計画があるから軌道修正ができる

シバタ:なるほど、そういう数字の強さなんですね。中学生、高校生の頃はどうだったんですか?

経沢:それが、その頃に大きな挫折を経験しまして。中高一貫の私立女子高に通っていたのですが、周りの同級生が本当に頭がよく、息を吸うように勉強する子ばかりだったんです。

 私は勉強が苦手でした。なので、一度人生の目標を見失って、ボーっとしていたら、大学受験に全部落ちてしまって。そこから必死で勉強し直して、何とか慶應義塾大学に入った、という感じでした。

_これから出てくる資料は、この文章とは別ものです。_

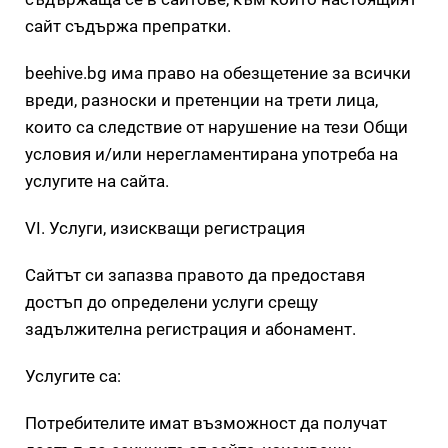
сайт съдържа препратки.
beehive.bg има право на обезщетение за всички
вреди, разноски и претенции на трети лица,
които са следствие от нарушение на тези Общи
условия и/или нерегламентирана употреба на
услугите на сайта.
VI. Услуги, изискващи регистрация
Сайтът си запазва правото да предоставя
достъп до определени услуги срещу
задължителна регистрация и абонамент.
Услугите са:
Потребителите имат възможност да получат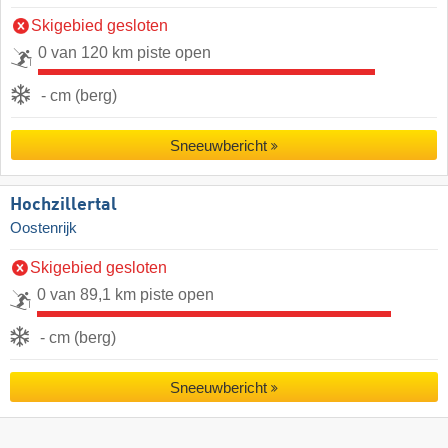
Skigebied gesloten
0 van 120 km piste open
- cm (berg)
Sneeuwbericht
Hochzillertal
Oostenrijk
Skigebied gesloten
0 van 89,1 km piste open
- cm (berg)
Sneeuwbericht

シバタ:その後、大学を卒業してリクルートにご入社された理由は何だったのですか?

女性起業家として注目を集める前はリクルートや楽天で働いていた経沢氏
女性起業家として注目を集める前はリクルートや楽天で働いていた経沢氏

経沢:当時は就職氷河期で、しかも女性だと会社説明会にすら入れてくれない会社も多かった気がします。OB訪問でも、「女性は男性の2倍頑張っても評価されないよ」なんて言われるので、わざわざ討ち死にしに行くのも嫌だな、と。

 そうこうしている中で出会ったリクルートは、そういう風土ではなかったんですよ。営業担当として、1年目でも5年目社員と同じ売上を上げれば同等の評価をしてくれる。リクルートで営業をやれば、キャリアを“早送り”できるんじゃないかと思って決めました。

シバタ:実力主義で評価される会社に入りたかったのですね。

経沢:はい。というのも、当時の私は「30歳で結婚して子どもを産む」と何となく決めていまして。だから、30歳までに何者かにならないと、という焦りがありました。

シバタ:合理的というか、計画的な生き方は変わっていなかったと(笑)。

経沢:そうですね(笑)。

シバタ:でも、著名な経営者ほど、先に中長期目線でゴールを決めてから計画を立てると言いますよね? そういう意味では、仕事でもプライベートでも、先々の目標は絶対に立てておいたほうがいい。

 計画通りに進まないことのほうが多いものですが、目標がないと、どう軌道修正すればいいかも分からなくなりますから。

経沢:本当にその通りですね。リクルートで営業をしていた時も、会社に与えられた目標数字に対して、個人的に倍くらいの自己目標を設定していました。

 倍の金額にして行動計画を立てると、予想外の失注があっても、必ず100%は達成できるので。

シバタ:そういう感覚は、事業を行う上でとても役に立ちますよね。